The Court of Appeal judgement issued on Friday, for status quo to be maintained in the case by the Federal Inland Revenue Service, FIRS, against the Governor Nyesom Wike-led Rivers State Government, has been interpreted to mean that the State Government is to continue to collect Value Added Tax, VAT, from all Oil companies and other businesses in the State, until any contrary judgement other than that of the Federal High Court, is given, .
This was made known by a Human Rights Lawyer and Senior Advocate of Nigeria, SAN, Mike Ozekhome.
Recall, that Justice Haruna Tsammani of the Court of Appeal in Abuja, had adjourned to September 16, to hear the application by the Lagos State Government in the said case, after applying to join in the suit, and asked all parties to “maintain status quo”.
Reacting, in his interpretation of “maintain status quo” as reportedly said by Justice Tsammani, Mike Ozekhome said: “Clearly, the status quo ante bellum was before the breakout of the hostilities.
“The hostilities broke out when the FIRS dragged the Rivers State Government to court, arguing that it cannot collect VAT based on its law.
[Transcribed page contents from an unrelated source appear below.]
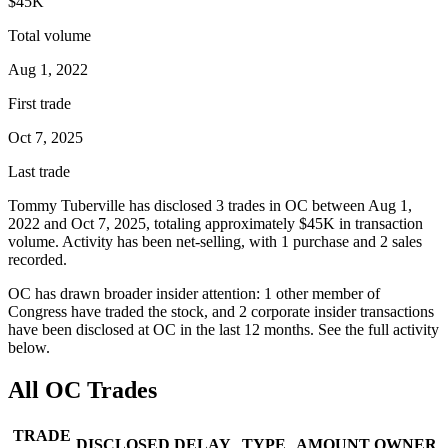
$45K
Total volume
Aug 1, 2022
First trade
Oct 7, 2025
Last trade
Tommy Tuberville
has disclosed
3
trade
s
in
OC
between
Aug 1,
2022
and
Oct 7, 2025
, totaling approximately
$45K
in transaction
volume. Activity has been net-
selling
, with
1
purchase
and
2
sale
s
recorded.
OC
has drawn broader insider attention:
1
other member
of
Congress have traded the stock, and
2
corporate insider transaction
s
have
been disclosed at
OC
in the last 12 months. See the full activity
below.
All
OC
Trades
TRADE
DISCLOSED
DELAY
TYPE
AMOUNT
OWNER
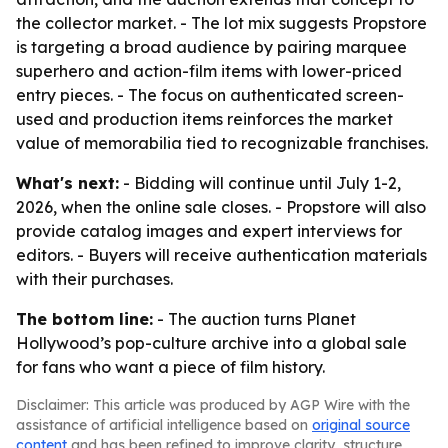
the collector market. - The lot mix suggests Propstore
is targeting a broad audience by pairing marquee
superhero and action-film items with lower-priced
entry pieces. - The focus on authenticated screen-
used and production items reinforces the market
value of memorabilia tied to recognizable franchises.
What's next:
- Bidding will continue until July 1-2,
2026, when the online sale closes. - Propstore will also
provide catalog images and expert interviews for
editors. - Buyers will receive authentication materials
with their purchases.
The bottom line:
- The auction turns Planet
Hollywood’s pop-culture archive into a global sale
for fans who want a piece of film history.
Disclaimer: This article was produced by AGP Wire with the
assistance of artificial intelligence based on
original source
content
and has been refined to improve clarity, structure,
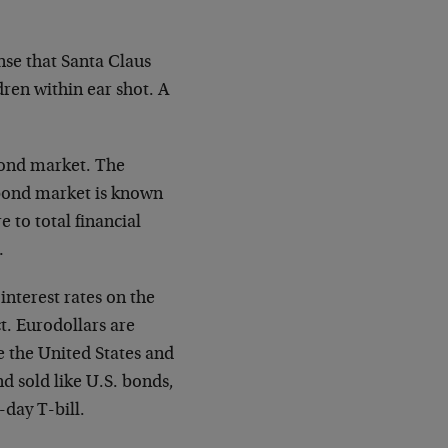
ense that Santa Claus
ldren within ear shot. A
 bond market. The
 bond market is known
 to total financial
…
interest rates on the
t. Eurodollars are
 the United States and
d sold like U.S. bonds,
-day T-bill.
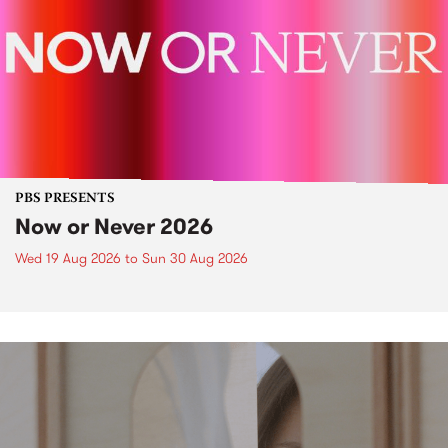
PBS PRESENTS
Now or Never 2026
Wed 19 Aug 2026
to
Sun 30 Aug 2026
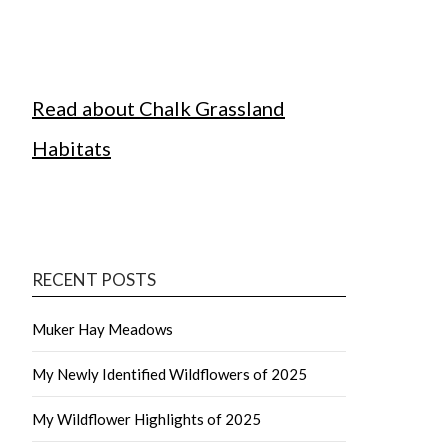
Read about Chalk Grassland
Habitats
RECENT POSTS
Muker Hay Meadows
My Newly Identified Wildflowers of 2025
My Wildflower Highlights of 2025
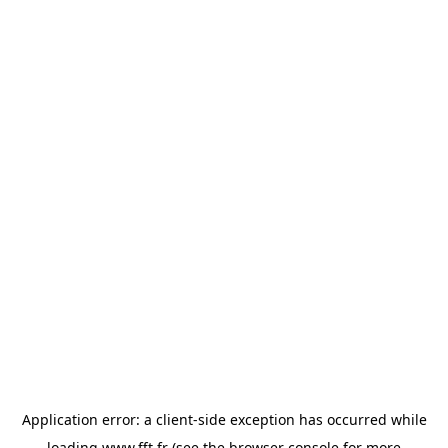
Application error: a
client
-side exception has occurred while
loading
www.fft.fr
(see the
browser console
for more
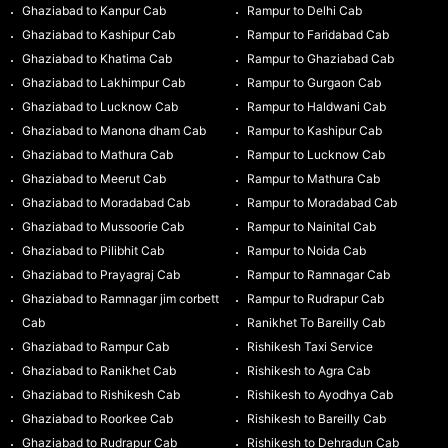
Ghaziabad to Kanpur Cab
Rampur to Delhi Cab
Ghaziabad to Kashipur Cab
Rampur to Faridabad Cab
Ghaziabad to Khatima Cab
Rampur to Ghaziabad Cab
Ghaziabad to Lakhimpur Cab
Rampur to Gurgaon Cab
Ghaziabad to Lucknow Cab
Rampur to Haldwani Cab
Ghaziabad to Manona dham Cab
Rampur to Kashipur Cab
Ghaziabad to Mathura Cab
Rampur to Lucknow Cab
Ghaziabad to Meerut Cab
Rampur to Mathura Cab
Ghaziabad to Moradabad Cab
Rampur to Moradabad Cab
Ghaziabad to Mussoorie Cab
Rampur to Nainital Cab
Ghaziabad to Pilibhit Cab
Rampur to Noida Cab
Ghaziabad to Prayagraj Cab
Rampur to Ramnagar Cab
Ghaziabad to Ramnagar jim corbett
Rampur to Rudrapur Cab
Cab
Ranikhet To Bareilly Cab
Ghaziabad to Rampur Cab
Rishikesh Taxi Service
Ghaziabad to Ranikhet Cab
Rishikesh to Agra Cab
Ghaziabad to Rishikesh Cab
Rishikesh to Ayodhya Cab
Ghaziabad to Roorkee Cab
Rishikesh to Bareilly Cab
Ghaziabad to Rudrapur Cab
Rishikesh to Dehradun Cab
The said Law was already duly passed and made operational by Rivers State House of Assembly, that it has the constitutional competency under Section 4 of the Constitution to do so.
“The Federal High Court, Port Harcourt, Rivers State, had earlier held that it was the Rivers State Government that was competent to collect VAT, not the FIRS.
“The Law was already therefore in operation before the FIRS challenged the validity of a Federal High Court judgement, Port Harcourt, that had given the Rivers State Government the power to collect the VAT.
“So, the status quo is that it is the Rivers State Government that has the power to collect VAT, until perhaps, the Court of Appeal rules otherwise, and sets aside the Federal High Court judgement.”